Department of Biostatistics, University of Washington, Seattle, WA 98195, USA.
Department of Biostatistics, University of Washington, Seattle, WA 98195, USA.
Am J Hum Genet. 2022 Sep 1;109(9):1582-1590. doi: 10.1016/j.ajhg.2022.07.008.
For the genomics community, allele frequencies within defined groups (or "strata") are useful across multiple research and clinical contexts. Benefits include allowing researchers to identify populations for replication or "look up" studies, enabling researchers to compare population-specific frequencies to validate findings, and facilitating assessment of variant pathogenicity in clinical contexts. However, there are potential concerns with stratified allele frequencies. These include potential re-identification (determining whether or not an individual participated in a given research study based on allele frequencies and individual-level genetic data), harm from associating stigmatizing variants with specific groups, potential reification of race as a biological rather than a socio-political category, and whether presenting stratified frequencies-and the downstream applications that this presentation enables-is consistent with participants' informed consents. The NHLBI Trans-Omics for Precision Medicine (TOPMed) program considered the scientific and social implications of different approaches for adding stratified frequencies to the TOPMed BRAVO (Browse All Variants Online) variant server. We recommend a novel approach of presenting ancestry-specific allele frequencies using a statistical method based upon local genetic ancestry inference. Notably, this approach does not require grouping individuals by either predominant global ancestry or race/ethnicity and, therefore, mitigates re-identification and other concerns as the mixture distribution of ancestral allele frequencies varies across the genome. Here we describe our considerations and approach, which can assist other genomics research programs facing similar issues of how to define and present stratified frequencies in publicly available variant databases.

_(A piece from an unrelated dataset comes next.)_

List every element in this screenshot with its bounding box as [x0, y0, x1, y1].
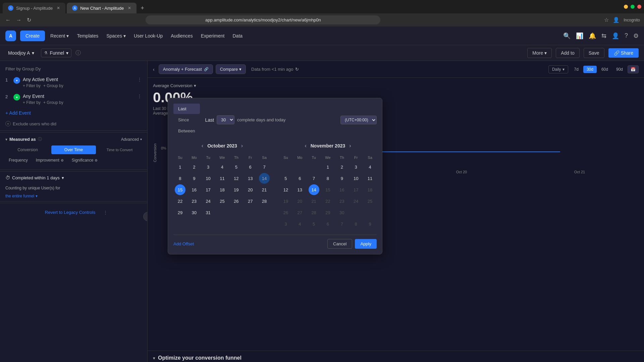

对于基因组学社区来说,在定义的群体(或“层”)内的等位基因频率在多个研究和临床背景下都很有用。其好处包括允许研究人员识别用于复制或“查找”研究的人群,使研究人员能够将特定人群的频率与验证结果进行比较,并促进在临床背景下评估变异的致病性。然而,分层等位基因频率存在潜在的问题。这些问题包括潜在的再识别(基于等位基因频率和个体水平的遗传数据来确定个体是否参与了特定的研究),将污名化变体与特定群体联系起来的危害,种族作为生物学而不是社会政治范畴的具体化,以及呈现分层频率——以及这种呈现所带来的下游应用——是否符合参与者的知情同意。美国国立卫生研究院转化精准医学(NHLBI Trans-Omics for Precision Medicine,TOPMed)计划考虑了向 TOPMed BRAVO(Browse All Variants Online,在线浏览所有变体)变体服务器添加分层频率的不同方法的科学和社会影响。我们建议使用基于本地遗传祖先推断的统计方法来呈现特定祖先的等位基因频率的新方法。值得注意的是,这种方法不需要按照主要的全球祖先或种族/民族来对个体进行分组,因此减轻了再识别和其他问题,因为祖先等位基因频率的混合分布在整个基因组中是不同的。在这里,我们描述了我们的考虑和方法,这可以帮助其他基因组学研究计划解决如何在公共可用的变体数据库中定义和呈现分层频率的类似问题。